By Sharon Lukunka
Mr. Mohammad Hassan Mohammad is among several deminers working in Darfur as an international contractor with The Development Initiative (TDI), an organization that provides commercial explosive remnants of war (ERW) clearance and remote logistics solutions in inaccessible and often hostile locations. In Darfur, TDI collaborates closely with UNAMID’s Ordnance Disposal Office (ODO) to ensure a safe environment for the local populations by clearing ERW in the region.
Each day, Mr. Mohammad and his team work closely with UNAMID ODO and other national and international agencies in direct support of the Mission’s efforts to protect civilians, facilitate the delivery of humanitarian assistance and ensure freedom of movement, by reducing the risk of injury from unexploded ordnance (UXOs) in the region through survey, clearance and risk education activities.
Through the efforts of UNAMID’s ODO and its partners in Darfur, vast areas have been cleared of UXOs and other remnants of war. Since January 2014, UNAMID ODO has conducted general explosive hazard assessments in 217 villages across Darfur covering 425 square kilometers of terrain. During the course of their operations, the teams cleared 183 dangerous areas, conducted assessments along 1,953 kilometers of established routes and located and destroyed 3,117 items of unexploded ordnance.
While the clearing of some major routes has improved access, Mr. Mohammad expresses concern that unexploded bombs still hinder development in some parts of the region. He explains that one major challenge affecting their teams is recontamination of previously cleared areas. “The potential for recontamination is high in areas where there is ongoing fighting between different armed groups and inter-tribal fighting,” he says.
Another challenge affecting clearance teams in Darfur has been the security situation and lack of access to certain areas which are reported to be contaminated.

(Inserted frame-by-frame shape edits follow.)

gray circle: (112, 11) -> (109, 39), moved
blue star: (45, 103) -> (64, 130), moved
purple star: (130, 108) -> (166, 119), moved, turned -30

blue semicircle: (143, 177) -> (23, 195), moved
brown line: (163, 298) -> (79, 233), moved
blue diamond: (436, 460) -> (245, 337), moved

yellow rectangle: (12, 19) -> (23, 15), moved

TDI, through partnership with local nongovernmental organization (NGO) SIBRO, has three teams deployed in El Fasher, North Darfur, El Geneina, West Darfur and Zalingei, Central Darfur. Mr. Mohammad explains that the teams receive reports from ODO regarding the presence of remnants of war in an area. “We assess the area and mark it for clearing and demolishing and also sensitize the community living there, including children who are advised to keep away and not play in the vicinity of affected areas,” he reveals.
As a result of the ongoing conflict in Darfur, UXOs and other ERW continue to pose a significant threat to the population. ERW encountered in Darfur include air delivered bombs, rockets, artillery and rifle projectiles, mortars, and grenades. Over 150 accidents have resulted in death or severe injury to 215 civilians and death of about 105 persons; children have been particularly affected.

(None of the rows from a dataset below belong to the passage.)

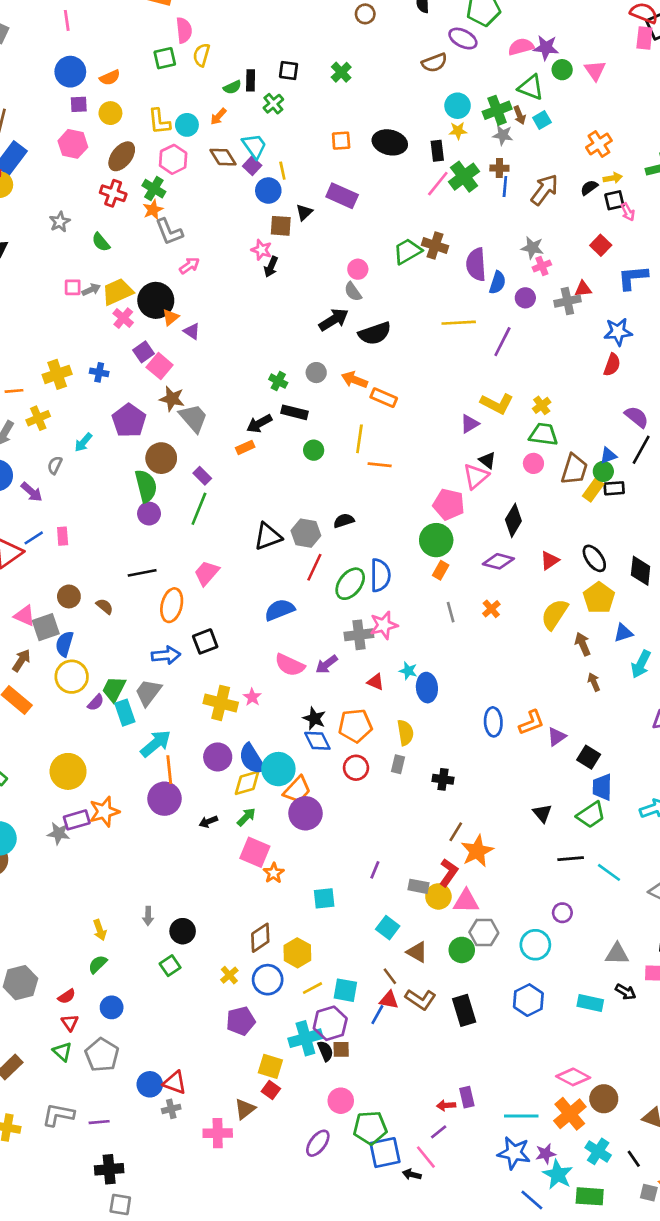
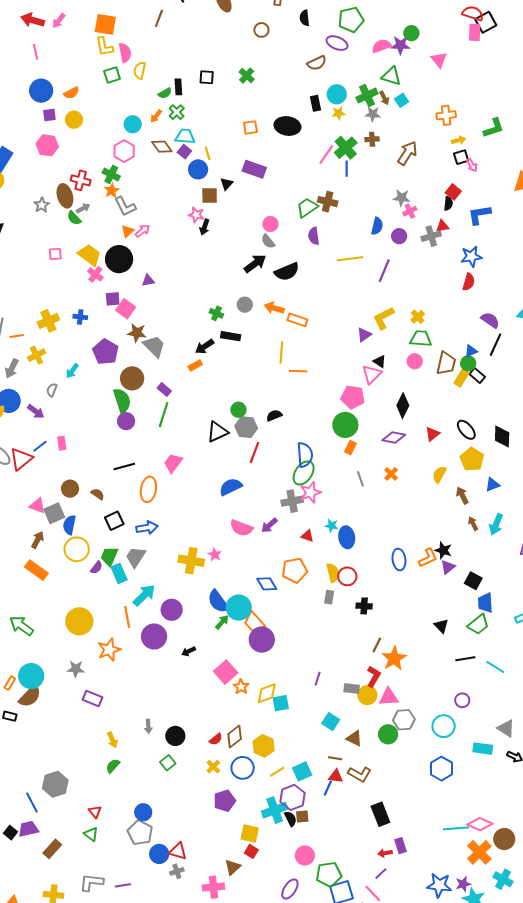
green circle: (562, 70) -> (411, 33), moved
green cross: (273, 104) -> (177, 112), moved
yellow L-shape: (159, 121) -> (104, 47), moved
orange cross: (599, 144) -> (446, 115), turned 30
cyan trapezoid: (254, 146) -> (185, 137), turned -45
black rectangle: (437, 151) -> (315, 103), moved
brown ellipse: (122, 156) -> (65, 196), moved, turned -50
blue line: (505, 186) -> (347, 169), moved
black semicircle: (589, 188) -> (448, 203), moved, turned 136
purple semicircle: (476, 265) -> (314, 236), moved, size x0.7
gray arrow: (91, 290) -> (83, 208), moved
yellow trapezoid: (118, 292) -> (90, 255), turned 65
orange triangle: (171, 317) -> (127, 231), moved
purple triangle: (192, 331) -> (148, 281), turned -40
purple square: (144, 352) -> (113, 299), turned 35
yellow L-shape: (497, 404) -> (384, 318), turned 130
green circle: (314, 450) -> (238, 410), moved
black rectangle: (614, 488) -> (477, 376), turned 49
green ellipse: (350, 584) -> (304, 473), moved
yellow semicircle: (555, 614) -> (439, 474), size x0.7
black square: (205, 641) -> (114, 521), moved
cyan arrow: (641, 664) -> (496, 524), moved
black star: (314, 718) -> (443, 550), moved
purple circle: (218, 757) -> (172, 610), moved
red circle: (356, 768) -> (347, 576), moved
orange line: (169, 770) -> (127, 617), moved
yellow diamond: (247, 783) -> (267, 693), moved
orange trapezoid: (297, 790) -> (254, 622), turned 100
green arrow: (246, 817) -> (222, 622), moved
purple rectangle: (77, 820) -> (92, 698), moved, turned 42
pink square: (255, 852) -> (226, 672), turned 30
gray triangle: (617, 954) -> (506, 728), turned 36
brown line: (390, 976) -> (335, 758), turned -40
cyan square: (345, 990) -> (302, 771), turned -30
red semicircle: (67, 996) -> (216, 739), moved
cyan rectangle: (590, 1003) -> (483, 749), moved
blue circle: (112, 1007) -> (143, 812), moved
black rectangle: (464, 1010) -> (380, 814), moved
gray pentagon: (102, 1055) -> (140, 833), moved
cyan line: (521, 1116) -> (456, 828), moved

Consequently, ODO is raising awareness on the dangers UXOs and other remnants of war among communities and displaced populations in Darfur. Half a million people have been reached through direct and more than one million through indirect methods.
An example of the kind of risk education programmes undertaken in Darfur is the one conducted by Nada Al Azar, a Sudanese NGO based in North Darfur.
Ms. Rehab Adam, originally from Tawila in North Darfur, explains that she joined the organization in 2014 as a volunteer to help communities understand the dangers of UXOs and other remnants of war. “Since some parents in rural areas have withdrawn their children from school, they lack basic knowledge about UXOs that they come across in the field,” she says, explaining that the organization specifically targets schools and rural areas as well as camps for displaced people through puppetry shows and workshops designed to build an understanding of the dangers of UXOs.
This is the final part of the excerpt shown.